● Problem details: Write down nothing except how many lines in the entries contain "Buna".

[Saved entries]
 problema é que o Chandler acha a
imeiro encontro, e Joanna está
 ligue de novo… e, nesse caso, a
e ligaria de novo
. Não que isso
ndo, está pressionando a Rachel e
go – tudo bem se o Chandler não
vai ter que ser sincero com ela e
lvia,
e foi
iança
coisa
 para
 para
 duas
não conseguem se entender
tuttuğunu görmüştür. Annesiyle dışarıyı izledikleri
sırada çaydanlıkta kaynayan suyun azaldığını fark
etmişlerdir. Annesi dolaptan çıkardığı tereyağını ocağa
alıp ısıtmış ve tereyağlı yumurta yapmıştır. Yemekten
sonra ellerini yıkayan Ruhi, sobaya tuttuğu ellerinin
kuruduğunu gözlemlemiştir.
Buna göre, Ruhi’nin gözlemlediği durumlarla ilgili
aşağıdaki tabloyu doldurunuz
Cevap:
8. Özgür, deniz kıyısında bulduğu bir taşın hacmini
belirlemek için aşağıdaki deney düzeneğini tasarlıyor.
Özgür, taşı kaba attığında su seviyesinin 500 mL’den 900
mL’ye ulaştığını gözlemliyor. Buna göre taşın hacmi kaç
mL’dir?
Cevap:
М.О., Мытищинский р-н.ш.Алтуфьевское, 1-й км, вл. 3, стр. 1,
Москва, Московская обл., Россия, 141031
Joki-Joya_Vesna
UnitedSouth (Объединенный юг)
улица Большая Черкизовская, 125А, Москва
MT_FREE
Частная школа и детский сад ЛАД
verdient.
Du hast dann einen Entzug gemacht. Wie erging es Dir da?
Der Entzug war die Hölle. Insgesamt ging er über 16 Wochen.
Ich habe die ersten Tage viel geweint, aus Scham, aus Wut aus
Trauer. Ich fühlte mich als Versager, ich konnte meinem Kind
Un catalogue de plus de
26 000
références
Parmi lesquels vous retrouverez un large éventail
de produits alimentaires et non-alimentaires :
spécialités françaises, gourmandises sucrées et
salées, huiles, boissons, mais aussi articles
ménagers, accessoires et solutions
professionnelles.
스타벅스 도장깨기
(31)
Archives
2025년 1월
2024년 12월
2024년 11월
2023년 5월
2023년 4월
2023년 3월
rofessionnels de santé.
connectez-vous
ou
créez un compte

● Solution to this problem: 2